I will be grateful to you.

Because of *arr - *arr is 0 and 5 + 3 is 8.

The result you may be expecting is the result of:

cout<<(*arr+5) - (*arr+3);

编译器给出答案8,因为该操作仅等效于:(* arr-* arr)+ 5 + 3 =8。如果要将标量添加到指针,然后获取引用的值,则必须使用括号* (arr + 5)。

If you look at the precedence table, for example here:

http://en.cppreference.com/w/cpp/language/operator_precedence

then you'll notice that the dereference operator (*) has higher priority than addition/subtraction (+/-) operators (they are in group no. 3 and 6 respectively). This is why the first operation that is performed is getting the value that the arr variable is pointing to, ie this part:

*arr

After this, the addition/subtraction is performed. The value that arr is pointing to doesn't matter since it gets reducted anyway.

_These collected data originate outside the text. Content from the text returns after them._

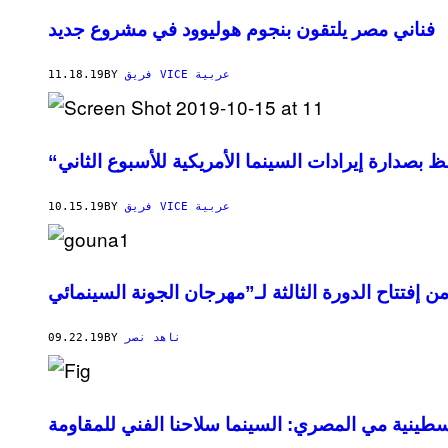
فناني مصر يلتقون بنجوم هوليوود في مشروع جديد
11.18.19
BY
فريق VICE عربية
“جوكر” يحتفظ بصدارة إيرادات السينما الأمريكية للأ
10.15.19
BY
فريق VICE عربية
09.22.19
BY
ناهد نصر
المخرجة الفلسطينية مي المصري: السينما سلاحنا ا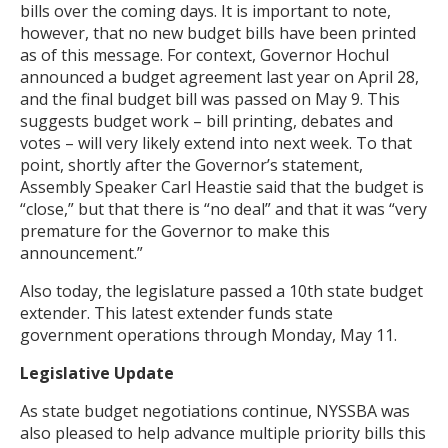
bills over the coming days. It is important to note,
however, that no new budget bills have been printed
as of this message. For context, Governor Hochul
announced a budget agreement last year on April 28,
and the final budget bill was passed on May 9. This
suggests budget work – bill printing, debates and
votes – will very likely extend into next week. To that
point, shortly after the Governor’s statement,
Assembly Speaker Carl Heastie said that the budget is
“close,” but that there is “no deal” and that it was “very
premature for the Governor to make this
announcement.”
Also today, the legislature passed a 10th state budget
extender. This latest extender funds state
government operations through Monday, May 11.
Legislative Update
As state budget negotiations continue, NYSSBA was
also pleased to help advance multiple priority bills this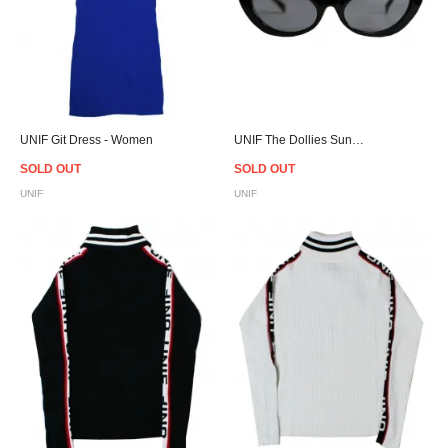
UNIF Git Dress - Women
UNIF The Dollies Sunglasses Black/Yellow
SOLD OUT
SOLD OUT
UNIF
UNIF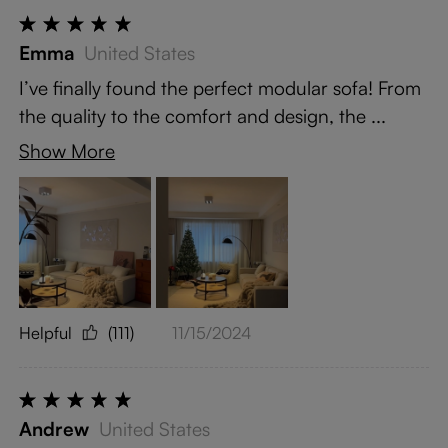
Emma
United States
I’ve finally found the perfect modular sofa! From
the quality to the comfort and design, the ...
Show More
Helpful
(111)
11/15/2024
Andrew
United States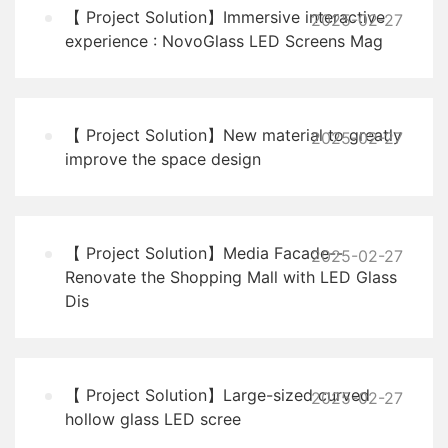
【 Project Solution】Immersive interactive
2025-02-27
experience : NovoGlass LED Screens Mag
【 Project Solution】New material to greatly
2025-02-27
improve the space design
【 Project Solution】Media Facade--
2025-02-27
Renovate the Shopping Mall with LED Glass
Dis
【 Project Solution】Large-sized curved
2025-02-27
hollow glass LED scree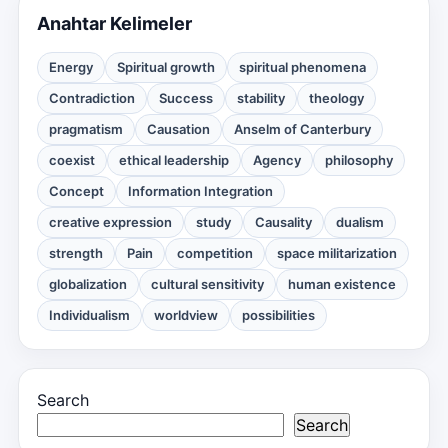
Anahtar Kelimeler
Energy
Spiritual growth
spiritual phenomena
Contradiction
Success
stability
theology
pragmatism
Causation
Anselm of Canterbury
coexist
ethical leadership
Agency
philosophy
Concept
Information Integration
creative expression
study
Causality
dualism
strength
Pain
competition
space militarization
globalization
cultural sensitivity
human existence
Individualism
worldview
possibilities
Search
Search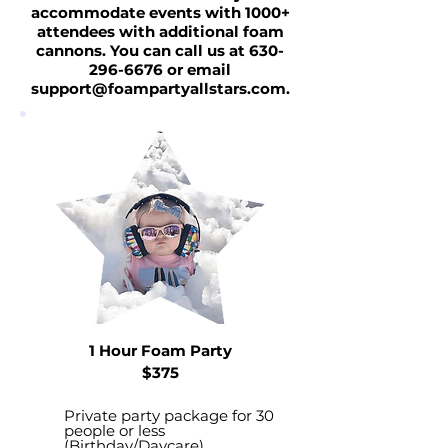
accommodate events with 1000+
attendees with additional foam
cannons. You can call us at
630-
296-6676
or email
support@foampartyallstars.com
.
1 Hour Foam Party
$375
Private party package for 30
people or less
(Birthday/Daycare)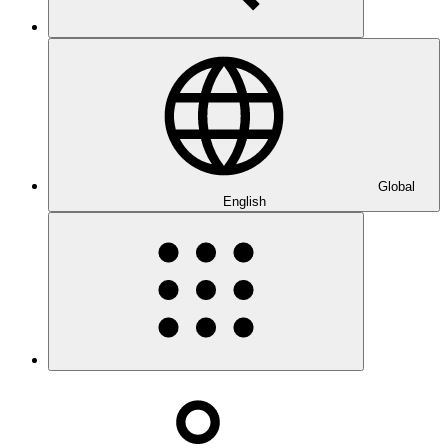
Global
English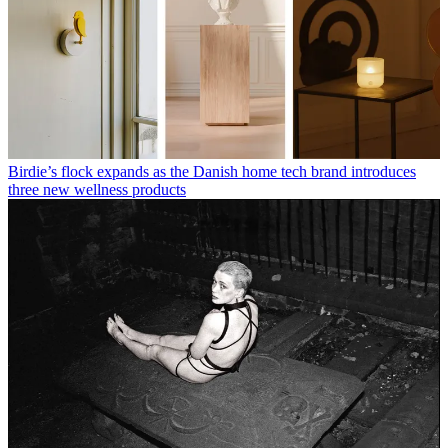
Birdie’s flock expands as the Danish home tech brand introduces
three new wellness products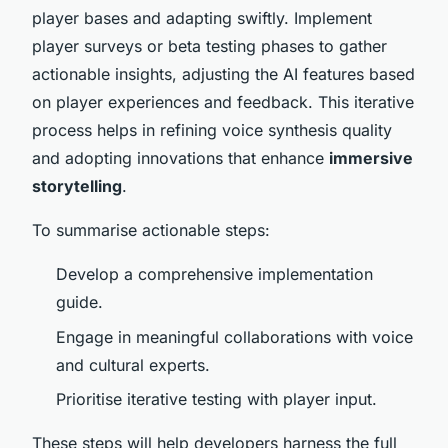
player bases and adapting swiftly. Implement
player surveys or beta testing phases to gather
actionable insights, adjusting the AI features based
on player experiences and feedback. This iterative
process helps in refining voice synthesis quality
and adopting innovations that enhance
immersive
storytelling
.
To summarise actionable steps:
Develop a comprehensive implementation
guide.
Engage in meaningful collaborations with voice
and cultural experts.
Prioritise iterative testing with player input.
These steps will help developers harness the full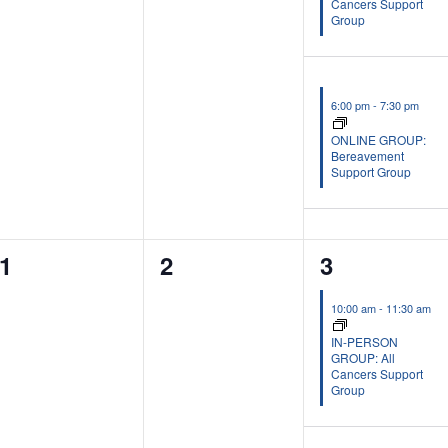
Cancers Support
Group
6:00 pm
-
7:30 pm
ONLINE GROUP:
Bereavement
Support Group
0
0
2
1
2
3
events,
events,
events,
10:00 am
-
11:30 am
IN-PERSON
GROUP: All
Cancers Support
Group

This is how you should read this expression:

(*arr) + 5 - (*arr) + 3

and (*arr) - (*arr) is 0, no matter what value it points to.

EDIT: What I've written above is apparently true in your case and your compiler, but look at the @Konrad Rudolph comments to this answer.

And, if you are curious, how the compiler knows if, for example, the '*' should be treated as multiplication or dereference operator: it resolves this problem by looking at the number of arguments - if there's only one, than it's derefence, and if there are two, then it's multiplying.